FINRA fines Arive Capital Markets for violating telemarketing restrictions
Arive Capital Markets has agreed to pay a fine of $300,000 as a part of a settlement with the Financial Industry Regulatory Authority (FINRA).
From August 2016 to June 2020, the firm failed to establish, maintain, and enforce a supervisory system, including written supervisory procedures (WSPs), reasonably designed to achieve compliance with the suitability requirements of FINRA Rule 2111 as they pertain to excessive trading.

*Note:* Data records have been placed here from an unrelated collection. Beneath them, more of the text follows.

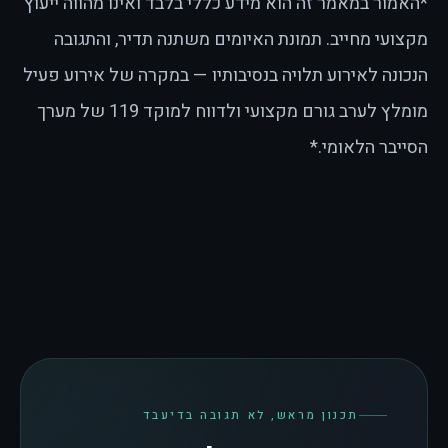
*האמור במאמר זה הוא מידע כללי בלבד ואינו מהווה ייעוץ
מקצועי מחייב. תמונת האיומים משתנה תדיר, והתגובה
הנכונה לאירוע תלויה בנסיבותיו — במקרה של אירוע פעיל
מומלץ לערב גורם מקצועי ולדווח למוקד 119 של מערך
הסייבר הלאומי.*
תכנון מראש, לא תגובה בדיעבד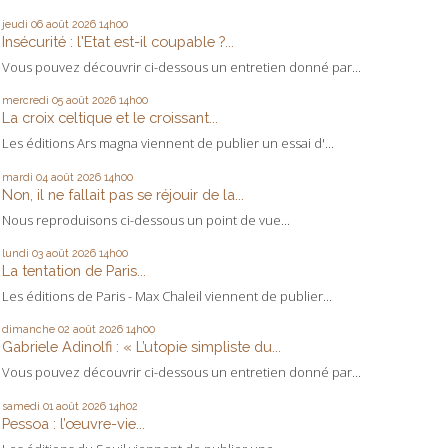
jeudi 06
août 2026
14h00
Insécurité : l'Etat est-il coupable ?...
Vous pouvez découvrir ci-dessous un entretien donné par...
mercredi 05
août 2026
14h00
La croix celtique et le croissant...
Les éditions Ars magna viennent de publier un essai d'...
mardi 04
août 2026
14h00
Non, il ne fallait pas se réjouir de la...
Nous reproduisons ci-dessous un point de vue...
lundi 03
août 2026
14h00
La tentation de Paris...
Les éditions de Paris - Max Chaleil viennent de publier...
dimanche 02
août 2026
14h00
Gabriele Adinolfi : « L’utopie simpliste du...
Vous pouvez découvrir ci-dessous un entretien donné par...
samedi 01
août 2026
14h02
Pessoa : l’œuvre-vie...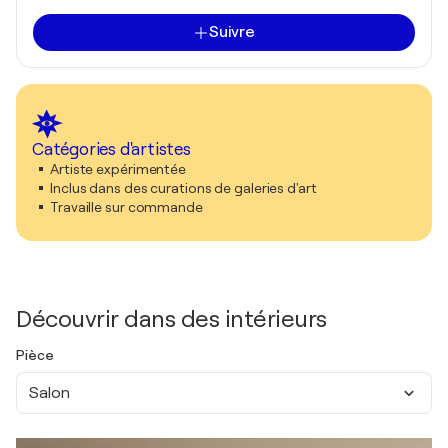
Suivre
Catégories d'artistes
Artiste expérimentée
Inclus dans des curations de galeries d'art
Travaille sur commande
Découvrir dans des intérieurs
Pièce
Salon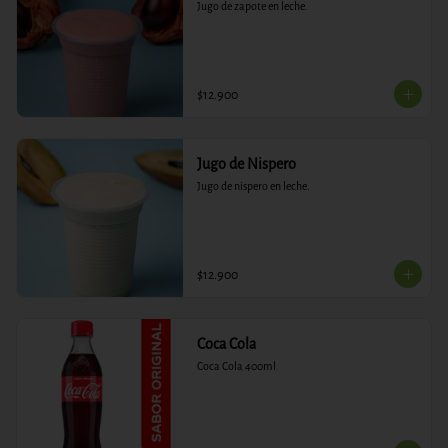
Jugo de zapote en leche.
$12.900
Jugo de Nispero
Jugo de nispero en leche.
$12.900
Coca Cola
Coca Cola 400ml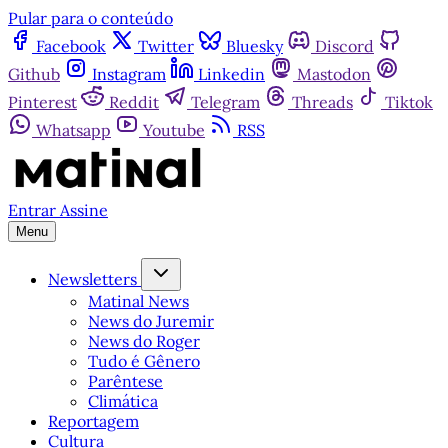
Pular para o conteúdo
Facebook
Twitter
Bluesky
Discord
Github
Instagram
Linkedin
Mastodon
Pinterest
Reddit
Telegram
Threads
Tiktok
Whatsapp
Youtube
RSS
Entrar
Assine
Menu
Newsletters
Matinal News
News do Juremir
News do Roger
Tudo é Gênero
Parêntese
Climática
Reportagem
Cultura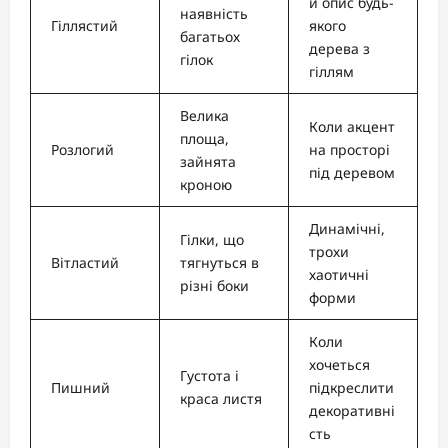
й опис будь-
наявність
Гіллястий
якого
багатьох
дерева з
гілок
гіллям
Велика
Коли акцент
площа,
Розлогий
на просторі
зайнята
під деревом
кроною
Динамічні,
Гілки, що
трохи
Вітластий
тягнуться в
хаотичні
різні боки
форми
Коли
хочеться
Густота і
Пишний
підкреслити
краса листя
декоративні
сть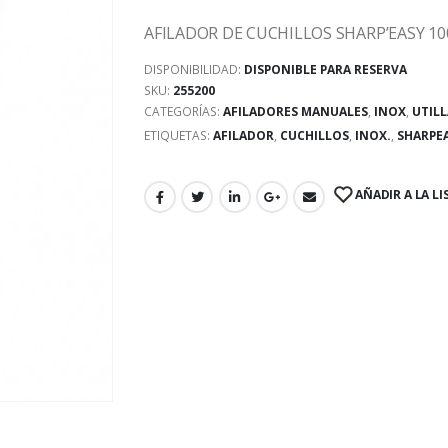
AFILADOR DE CUCHILLOS SHARP’EASY 10
DISPONIBILIDAD:
DISPONIBLE PARA RESERVA
SKU:
255200
CATEGORÍAS:
AFILADORES MANUALES
,
INOX
,
UTILL
ETIQUETAS:
AFILADOR
,
CUCHILLOS
,
INOX.
,
SHARPE
AÑADIR A LA LI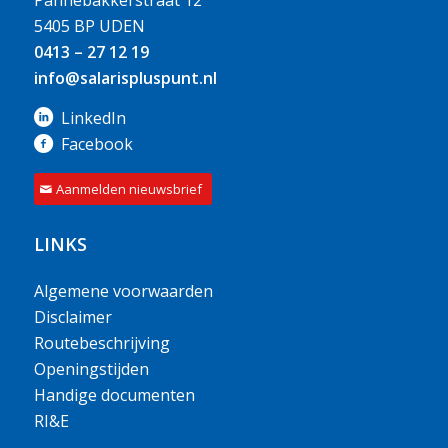
5405 BP UDEN
0413 – 27 12 19
info@salarispluspunt.nl
LinkedIn
Facebook
Aanmelden nieuwsbrief
LINKS
Algemene voorwaarden
Disclaimer
Routebeschrijving
Openingstijden
Handige documenten
RI&E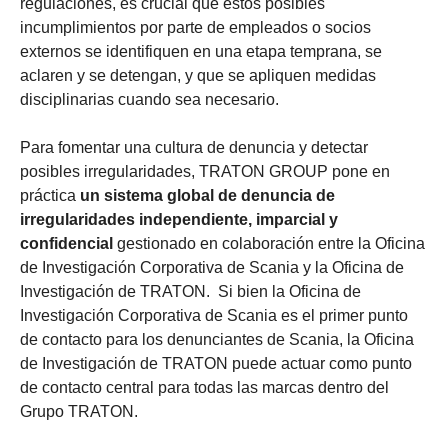
regulaciones, es crucial que estos posibles
incumplimientos por parte de empleados o socios
externos se identifiquen en una etapa temprana, se
aclaren y se detengan, y que se apliquen medidas
disciplinarias cuando sea necesario.
Para fomentar una cultura de denuncia y detectar
posibles irregularidades, TRATON GROUP pone en
práctica
un sistema global de denuncia de
irregularidades independiente, imparcial y
confidencial
gestionado en colaboración entre la Oficina
de Investigación Corporativa de Scania y la Oficina de
Investigación de TRATON. Si bien la Oficina de
Investigación Corporativa de Scania es el primer punto
de contacto para los denunciantes de Scania, la Oficina
de Investigación de TRATON puede actuar como punto
de contacto central para todas las marcas dentro del
Grupo TRATON.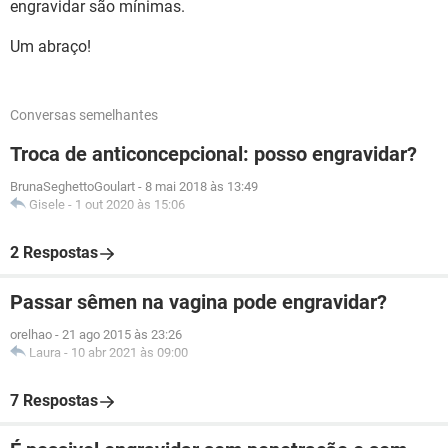
engravidar são mínimas.
Um abraço!
Conversas semelhantes
Troca de anticoncepcional: posso engravidar?
BrunaSeghettoGoulart
-
8 mai 2018 às 13:49
Gisele
-
1 out 2020 às 15:06
2 Respostas
Passar sêmen na vagina pode engravidar?
orelhao
-
21 ago 2015 às 23:26
Laura
-
10 abr 2021 às 09:00
7 Respostas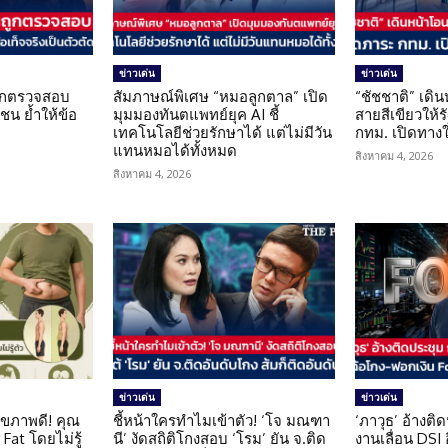
ข่าวเด่น
ข่าวเด่น
นถูกตรวจสอบ
สัมภาษณ์พิเศษ “หมอลูกตาล” เปิด
“ชัชชาติ” เดิ
น ย้ำให้ข้อ
มุมมองทันตแพทย์ยุค AI ชี้
สายสีเขียวให้
น
เทคโนโลยีช่วยรักษาได้ แต่ไม่มีวัน
กทม. เปิดทาง
แทนหมอได้ทั้งหมด
สิงหาคม 4, 2026
สิงหาคม 4, 2026
ข่าวเด่น
ข่าวเด่น
ุขภาพดี! คุณ
ชี้หน้าใครทำไมเข้าตัว! ‘โจ มณฑา
‘ภาวุธ’ อ้างติ
Fat โดยไม่รู้
นี’ งัดสถิติโกงสอบ ‘โรม’ ยัน จ.ติด
งานเลื่อน DSI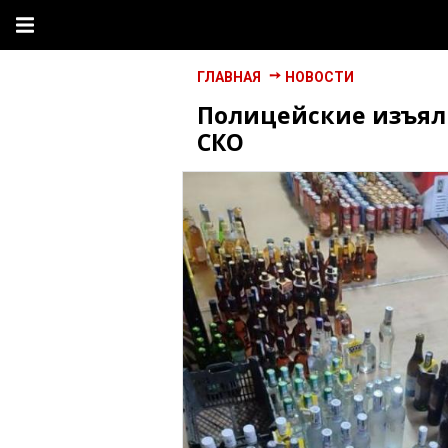
ГЛАВНАЯ
НОВОСТИ
Полицейские изъяли
СКО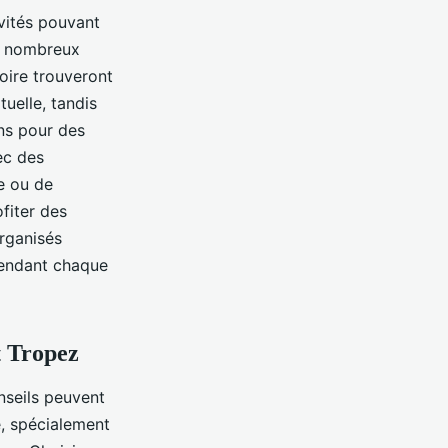
vités pouvant
s nombreux
toire trouveront
uelle, tandis
ins pour des
ec des
e ou de
fiter des
organisés
rendant chaque
t Tropez
nseils peuvent
e, spécialement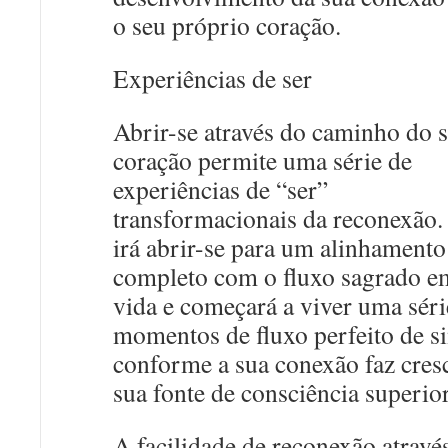
o seu próprio coração.
Experiências de ser
Abrir-se através do caminho do 
coração permite uma série de
experiências de “ser”
transformacionais da reconexão.
irá abrir-se para um alinhamento
completo com o fluxo sagrado e
vida e começará a viver uma séri
momentos de fluxo perfeito de s
conforme a sua conexão faz cres
sua fonte de consciência superior
A facilidade de reconexão atravé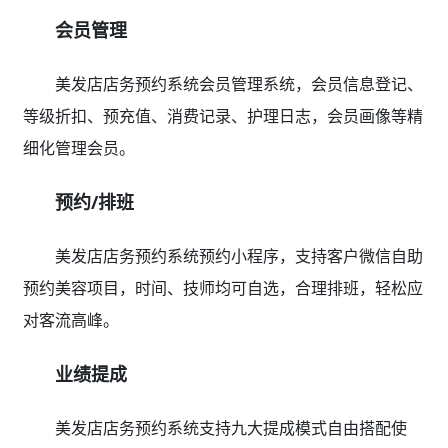
会员管理
美发店店务预约系统会员管理系统，会员信息登记、
等级折扣、预充值、消费记录、护理日志，会员画像等精
细化管理会员。
预约/排班
美发店店务预约系统预约小程序，支持客户微信自助
预约美容项目，时间、技师均可自选，合理排班，轻松应
对客流高峰。
业绩提成
美发店店务预约系统支持九大提成模式自由搭配使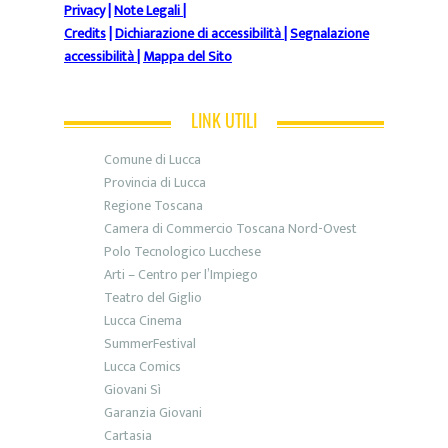
Privacy
|
Note Legali
|
Credits
|
Dichiarazione di accessibilità
|
Segnalazione
accessibilità
|
Mappa del Sito
LINK UTILI
Comune di Lucca
Provincia di Lucca
Regione Toscana
Camera di Commercio Toscana Nord-Ovest
Polo Tecnologico Lucchese
Arti – Centro per l’Impiego
Teatro del Giglio
Lucca Cinema
SummerFestival
Lucca Comics
Giovani Sì
Garanzia Giovani
Cartasia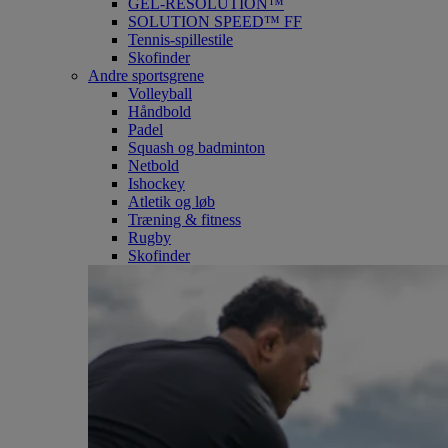
GEL-RESOLUTION™
SOLUTION SPEED™ FF
Tennis-spillestile
Skofinder
Andre sportsgrene
Volleyball
Håndbold
Padel
Squash og badminton
Netbold
Ishockey
Atletik og løb
Træning & fitness
Rugby
Skofinder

As a result, Arive failed to reasonably identify or address red flags of excessive trading in 12 customer accounts that caused the customers to pay a total of nearly $640,000 in commissions, costs, and margin interest. By this conduct, Arive violated FINRA Rules 3110 and 2010.
From June 2018 through February 2019, the firm failed to establish, maintain, and enforce a supervisory system, including WSPs, reasonably designed to achieve compliance with the requirements of FINRA Rule 3230 regarding telemarketing.
Between June 2018 and February 2019, the firm routinely violated the telemarketing rules. Representatives made over 60,000 outbound calls to over 20,000 telephone numbers listed on the national do-not-call registry. On at least 27 instances during the relevant period, representatives at the branch office made outbound calls to telephone numbers on the firm’s do-not-call list.
In at least 32 instances, representatives made outbound telemarketing calls before 8 a.m. or after 9 p.m. local time.
By this conduct, Arive violated FINRA Rules 3230, 3110 and 2010.
On top of the $300,000 fine, the firm has agreed to a censure and to pay restitution of $594,928.74, plus interest.